John is SO MUCH BETTER. When Elliott went to visit him last week, he said, "he was like Dad 2019"...and I had to laugh. That is EXACTLY what this feels like. 

So, I'm bringing him home.  There is no peace for me having him in Memory Care....I'll have some home health aides come to the house several days a week.  AND I'm installing a door at the base of our stairs so we won't have to argue about that in the middle of the night.

I've bought a new co-op in town...where we can "age in place".  John knows about that now.  We drive by the construction site almost every day.  Things will be much easier when we get moved (not until November)...

But, for now, I want John to have one last summer/fall in our Princeton home....and I'm looking forward to celebrating Father's Day on the porch.

Monday, May 17, 2021

The John Update

First of all -- thank you all for your concern, worry, prayers, phone calls and emails. I apologize for not being very responsive...some days, I don't even check my email. 

I've started to write this blog post at least 20 times....but I either end up crying...or whining....and I just didn't know how to tell this story.

John has been in the Jersey Ridge Place Memory Care for almost a month. He got off to a rocky start...but things have settled down. More or less. I go in every day and spend several hours with him -- and Ross goes in every evening, after supper. Ross stays for several hours, and he gets John ready for bed.

My brother Calvin picks him up for lunch once a week or so. I take the kids and Frankie in for visits now and then.

On May 3, I'd visited John in the afternoon -- and he seemed to be doing fine. I was back home when the phone rang at 4:30 PM...and it was the nurse at Jersey Ridge telling me they'd called 911 because John was clutching his chest, his sugar was high, he couldn't talk, and they thought he was having a heart attack.

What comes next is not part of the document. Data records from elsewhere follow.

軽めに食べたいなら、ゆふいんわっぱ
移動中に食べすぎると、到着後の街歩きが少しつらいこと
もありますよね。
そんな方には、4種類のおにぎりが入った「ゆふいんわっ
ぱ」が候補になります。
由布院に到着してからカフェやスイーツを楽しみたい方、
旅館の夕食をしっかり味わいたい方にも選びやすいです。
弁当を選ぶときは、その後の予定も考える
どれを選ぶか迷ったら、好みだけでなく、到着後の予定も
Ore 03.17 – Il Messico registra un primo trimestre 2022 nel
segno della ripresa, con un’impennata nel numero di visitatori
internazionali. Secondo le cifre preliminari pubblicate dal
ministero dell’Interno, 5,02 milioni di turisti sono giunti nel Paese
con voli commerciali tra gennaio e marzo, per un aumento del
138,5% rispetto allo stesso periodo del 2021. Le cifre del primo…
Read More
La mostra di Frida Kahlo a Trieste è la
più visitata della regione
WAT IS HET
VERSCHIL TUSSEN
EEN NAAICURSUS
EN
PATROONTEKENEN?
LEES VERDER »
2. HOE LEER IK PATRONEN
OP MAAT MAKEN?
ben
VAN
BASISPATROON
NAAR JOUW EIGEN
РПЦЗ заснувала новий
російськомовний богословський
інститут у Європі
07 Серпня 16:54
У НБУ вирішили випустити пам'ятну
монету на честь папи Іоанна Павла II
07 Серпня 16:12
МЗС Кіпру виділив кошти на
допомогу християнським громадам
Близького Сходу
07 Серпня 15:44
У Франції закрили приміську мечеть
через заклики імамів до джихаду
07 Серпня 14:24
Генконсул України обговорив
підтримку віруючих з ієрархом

By the time I got to the hospital, John was in an examining room -- and his eyes were wild. He was trying to climb off the table, and was pulling at all the cords and wires they had hooked up. He was non-verbal and it took two people to keep him on the table.

At some point, this all felt very familiar to me. I have called 911 THREE TIMES since December...every time, I thought John was having a heart attack....he was unable to talk, he was moving in an agitated way, clutching his chest.  All three times, he would fall -- I couldn't get him up...so I called 911.

But he was NEVER having a heart attack.

However -- in every case, the Emergency Room gave John a round of drugs to calm him down -- so they could do the necessary tests....

On this night, it suddenly dawned on me that maybe these DRUGS were having a very negative impact on John's brain...

Ugh.

I asked them to please NOT GIVE JOHN any drugs. Obviously, they didn't listen to me -- but, as it happened -- a more serious injury came in at that moment -- so they left me alone with John. Twice, I had to call for help to keep him from climbing off the table...but....

After about 40 minutes -- John's "episode" had passed. He was able to talk, and he was relaxed and happy...actually -- I took a picture at that point...

We stayed at the hospital for several hours so they could do (and then repeat) the test to make sure John was not having a heart attack.

But he was FINE...and he was hungry. I ordered a meatloaf dinner....and this is a picture of John, waiting for his supper....

Honestly -- he looks like he could be on a cruise ship....

John has Alzheimer's...and I'm not kidding myself. This is a long, difficult road we're on. 

But the good news is that I've finally figured out that John has been having panic attacks. And many of his problems have been exacerbated by repeated doses of Haldol, Ativan, Lorazepam, and a long list of psychotic pharmaceuticals he probably should NEVER have been given.